In un futuro distopico (mi chiedo: quando non viene immaginato come tale?) il tempo è letteralmente diventato denaro. Le persone smettono di invecchiare a 25 anni, e da quel momento in poi si devono guadagnare ogni minuto della loro esistenza; perciò i ricchi sono immortali, mentre i poveri lottano per sopravvivere giorno per giorno. Will Salas (Justin Timberlake) riceve in dono un secolo da un uomo a cui ha appena salvato la vita: si ritroverà catapultato nell’alta società, e insieme a Sylvia (Amanda Seyfried), figlia di uno degli uomini più ricchi al mondo, tenterà di far collassare il sistema, in nome della “giustizia sociale”. Un Bonnie and Clyde in salsa futuristica.

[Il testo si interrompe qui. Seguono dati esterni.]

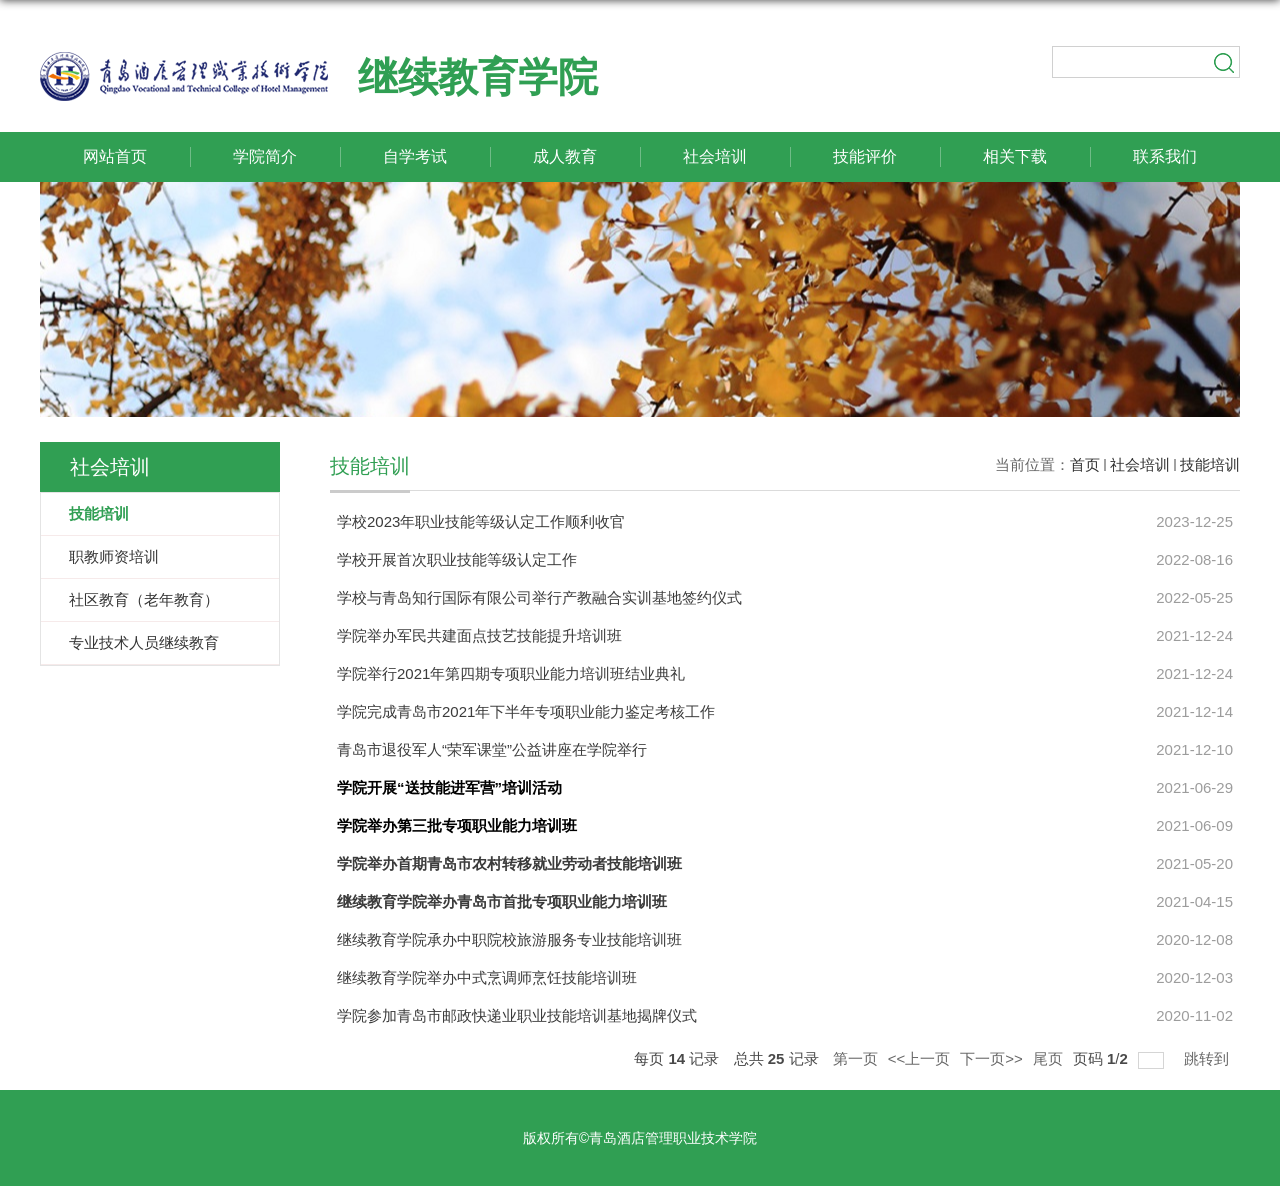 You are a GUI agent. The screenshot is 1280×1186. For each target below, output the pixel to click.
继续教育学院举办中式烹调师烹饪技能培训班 (487, 977)
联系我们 (1165, 156)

Come ho detto, le basi del racconto riescono ad essere davvero interessanti: la società futuristica, così come ci viene presentata, funziona ed è credibile (oltre che molto efficace) nel suo essere metafora della società contemporanea. Anche gli attori, seppur non totalmente sfruttati, fanno il loro dovere (a parte il cattivo interpretato da Vincent Kartheiser, che scade nella macchietta).

Ma le cose buone finiscono praticamente tutte qua, perché dopo non molto il regista e sceneggiatore Andrew Niccol (che ha davvero bisogno di appoggio nella scrittura degli script) decide di abbandonare la via del film “serio” (come definizione non mi piace molto, ma tant’è…) per buttarsi in un tipo di action che stona con le premesse e che scade nel ridicolo involontario (certe scelte di sceneggiatura durante gli inseguimenti sono imperdonabili).

Voglio dire, le vie che si potevano scegliere se si voleva fare un film di fantascienza/azione erano due: o ti basi su premesse interessanti per fare un film di azione “intelligente”, oppure te ne freghi e confezioni un pop corn movie utile solo per passare quelle due orette staccando il cervello.

In Time non è né carne né pesce, ma finisce per diventare l’ennesima occasione sprecata.